We have previously looked at how TCAS (traffic collision avoidance system) works. In short, the system uses position and vector information, plus transponder data from other aircraft. It then identifies possible risks, warning the pilots accordingly. If TCAS determines that a collision will occur in a certain amount of time, it will generate a Resolution Advisory (RA).
With a TCAS RA, the system on one aircraft will usually tell the pilots to climb, while the one in the other aircraft will command a descent.
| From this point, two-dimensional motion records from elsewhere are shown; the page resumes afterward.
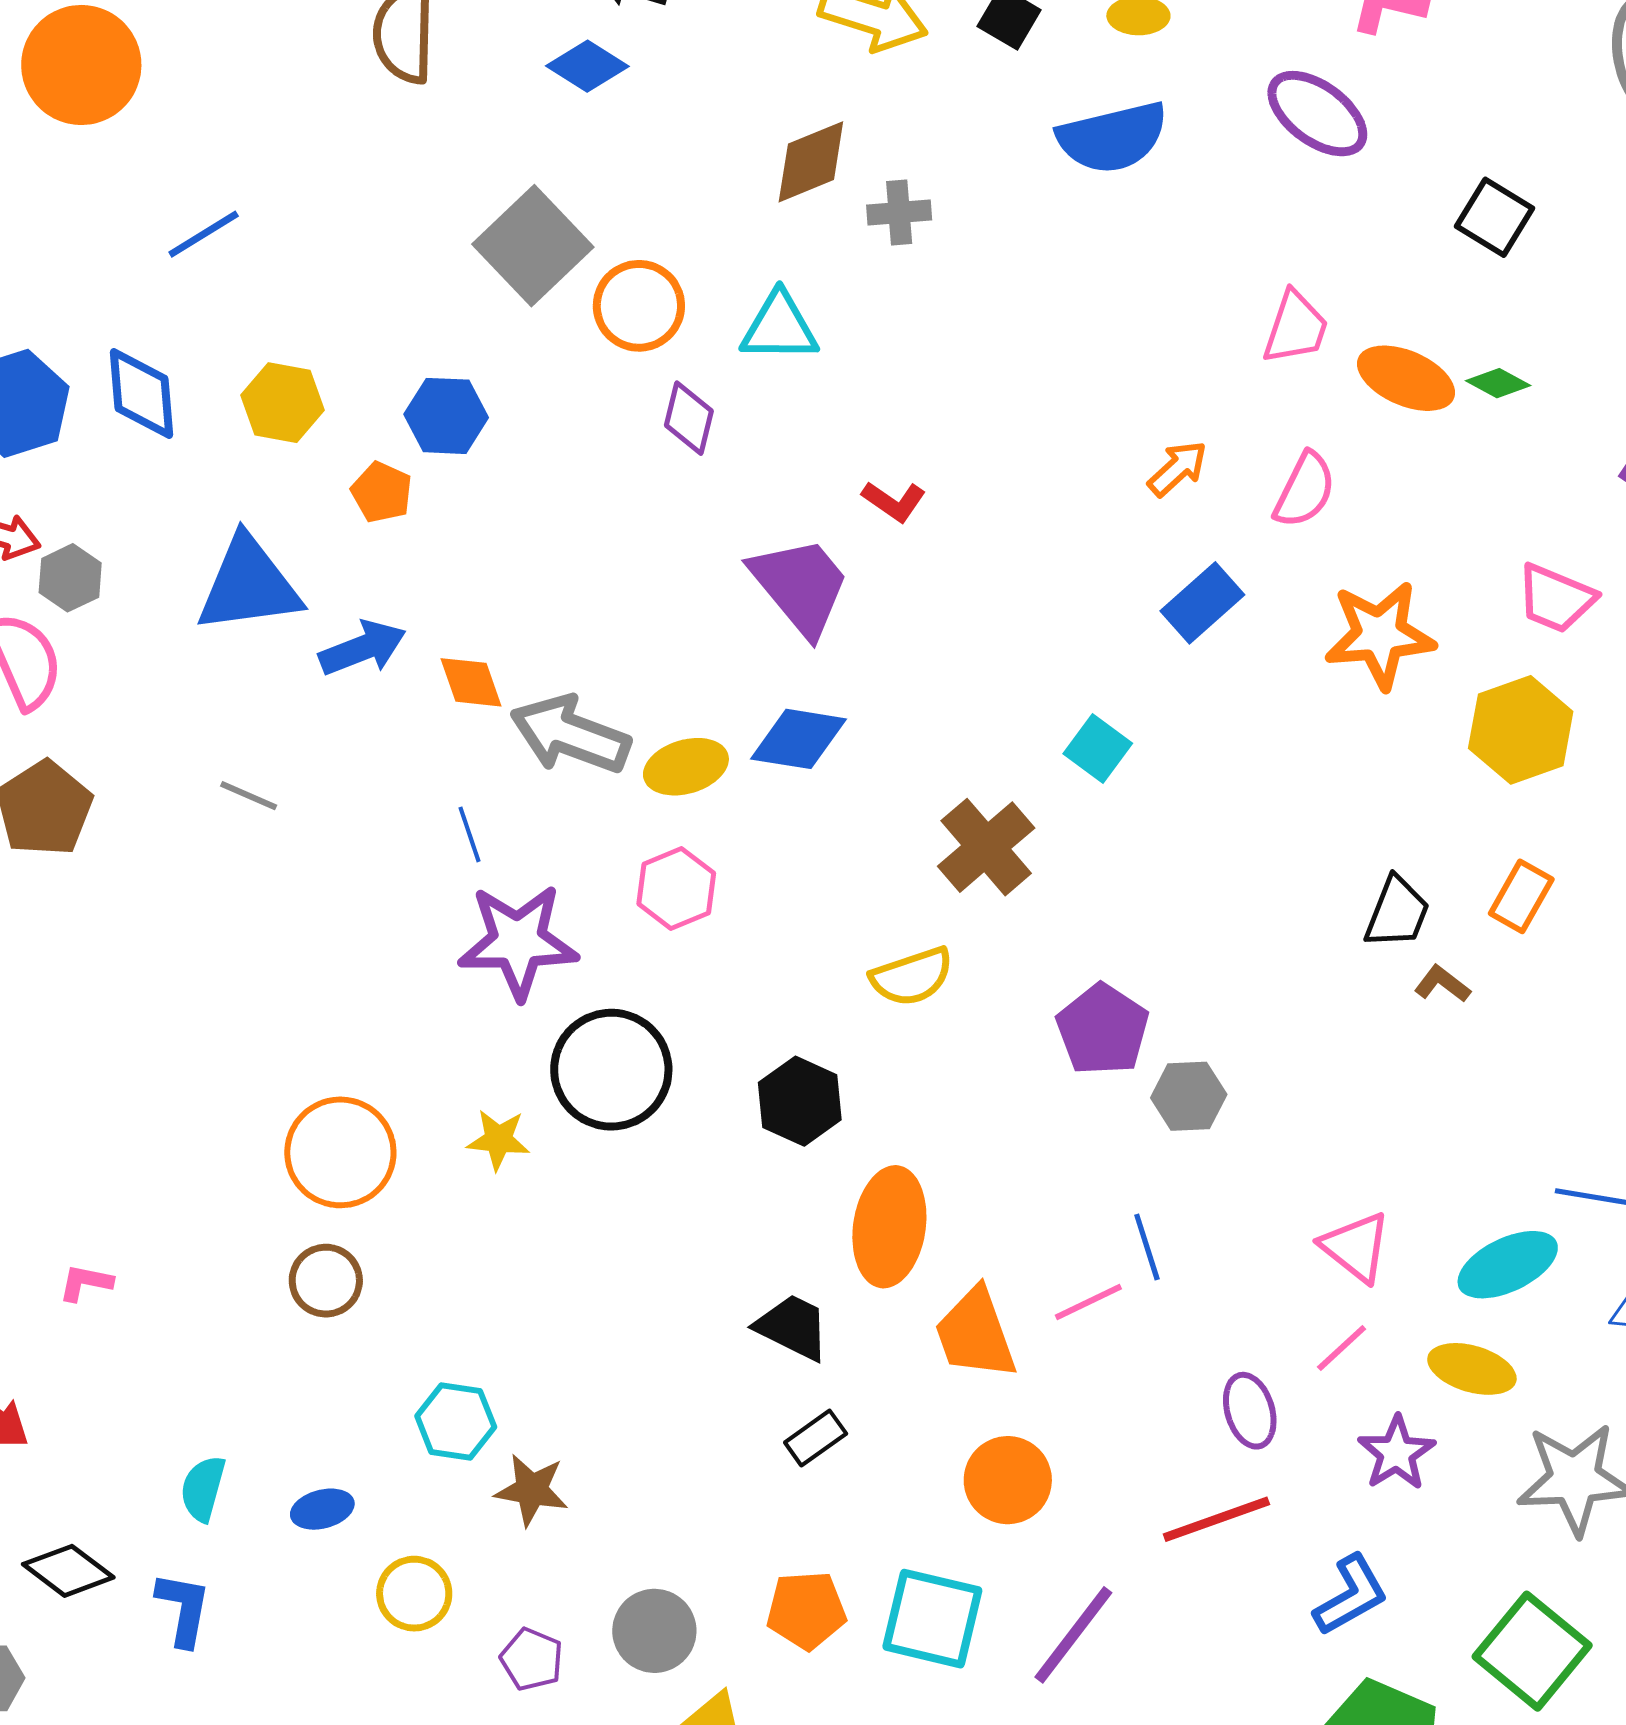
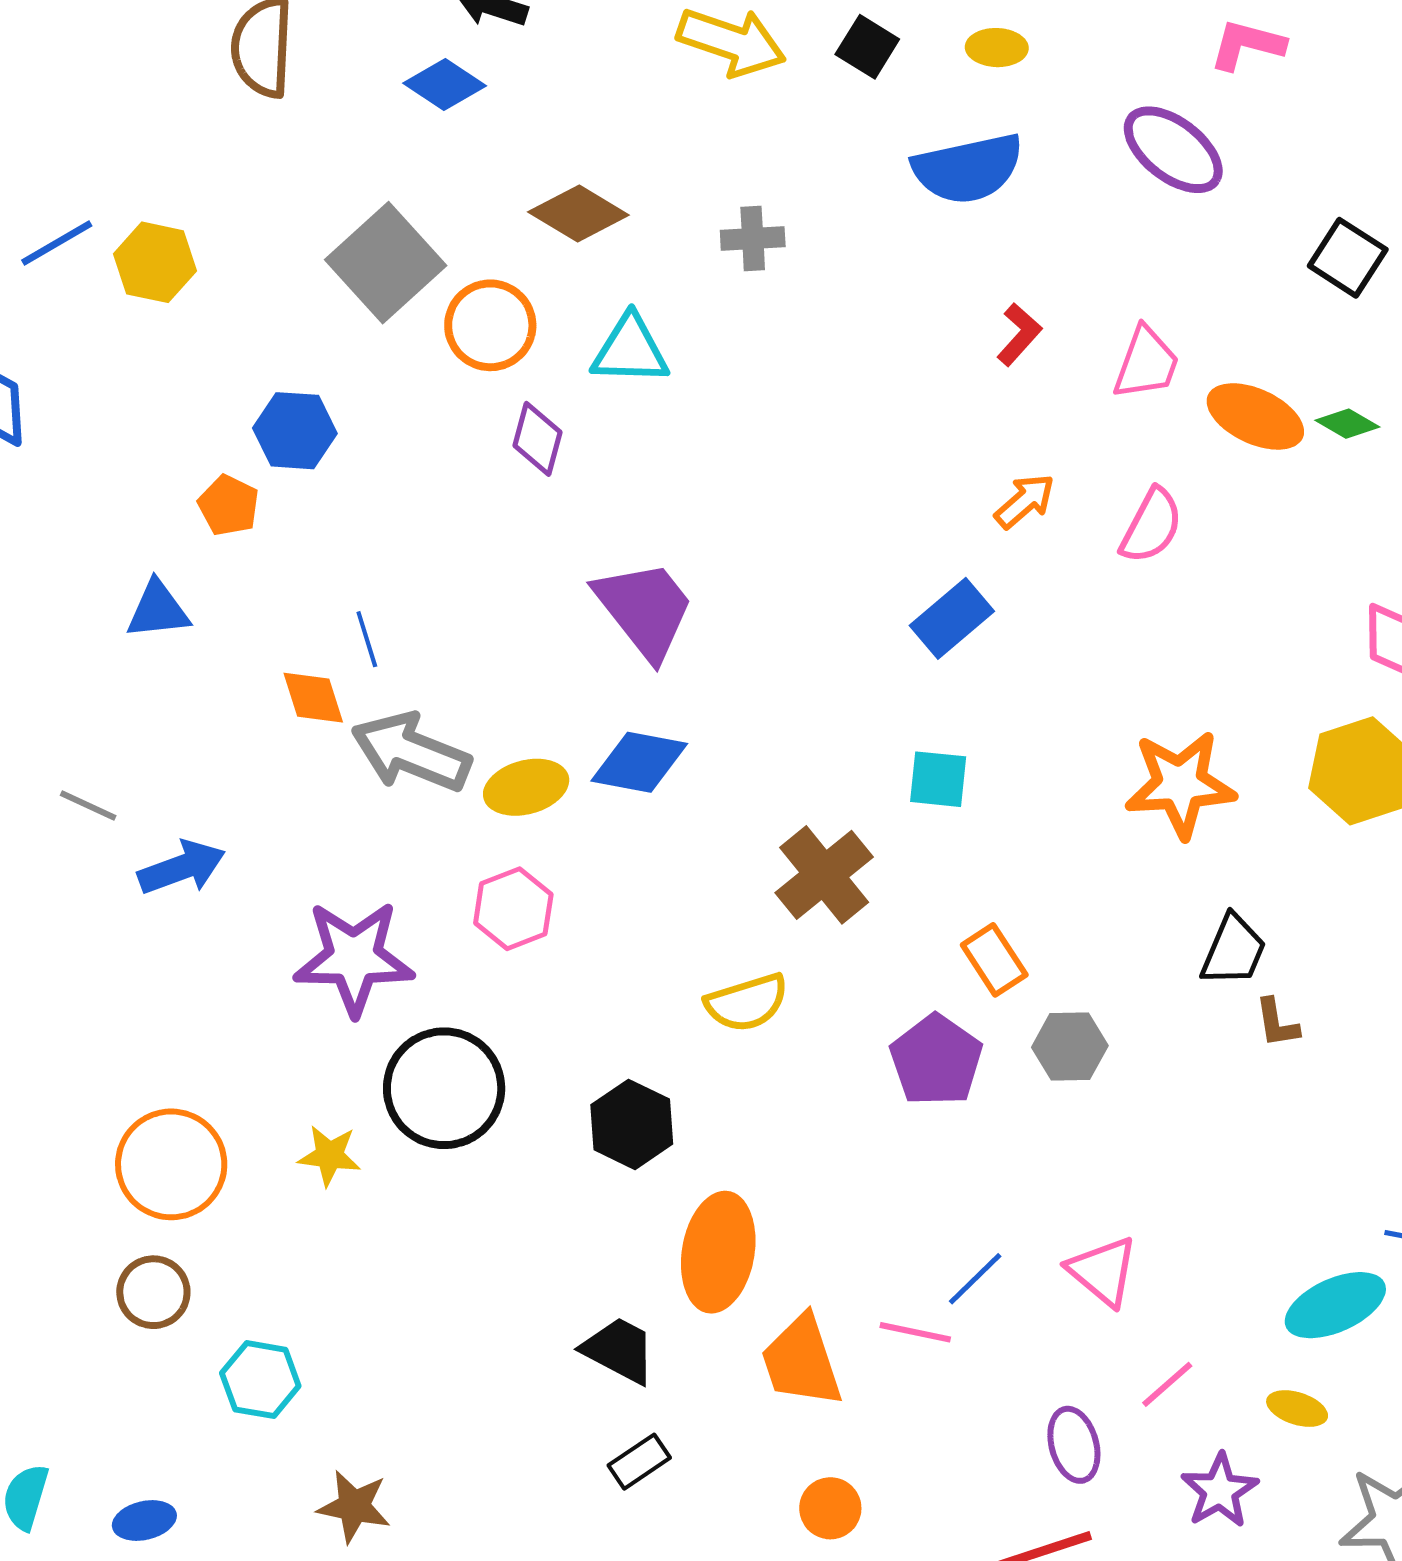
brown diamond: (811, 162) -> (578, 214), moved, turned 52
yellow hexagon: (282, 403) -> (155, 262), moved
red L-shape: (894, 501) -> (1019, 334), moved, turned -84
blue triangle: (249, 585) -> (158, 610), moved, size x0.6
blue rectangle: (1202, 603) -> (952, 618), moved
orange star: (1380, 635) -> (1180, 784), moved
blue arrow: (363, 648) -> (182, 868), moved
cyan square: (1098, 749) -> (938, 779), turned -32
blue line: (469, 834) -> (367, 639), moved
orange rectangle: (1521, 896) -> (994, 960), moved, turned -64
brown L-shape: (1442, 984) -> (1277, 1023), turned -138
gray hexagon: (1189, 1096) -> (1070, 1046), moved
blue line: (1147, 1247) -> (975, 1279), turned 62
pink triangle: (1356, 1247) -> (1103, 1271), moved
pink line: (1088, 1302) -> (915, 1332), turned 36
yellow ellipse: (1472, 1369) -> (1297, 1409), size x0.7
cyan hexagon: (456, 1422) -> (260, 1380), moved
orange circle: (1008, 1480) -> (830, 1508), size x0.7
The commands might differ if one or both aircraft are already climbing or descending. In the case of this American Airlines flight, the TCAS RA seems to have taken place during the climb. However, the details of this event are still unclear.
This TCAS RA happened on American Airlines flight AA-5647. This is a flight that PSA Airlines performs on behalf of AA, as American Eagle. It is a daily flight, departing at 11:01 am from Philadelphia International Airport (KPHL). The domestic flight’s destination is Buffalo Niagara International Airport (KBUF) in New York State, USA.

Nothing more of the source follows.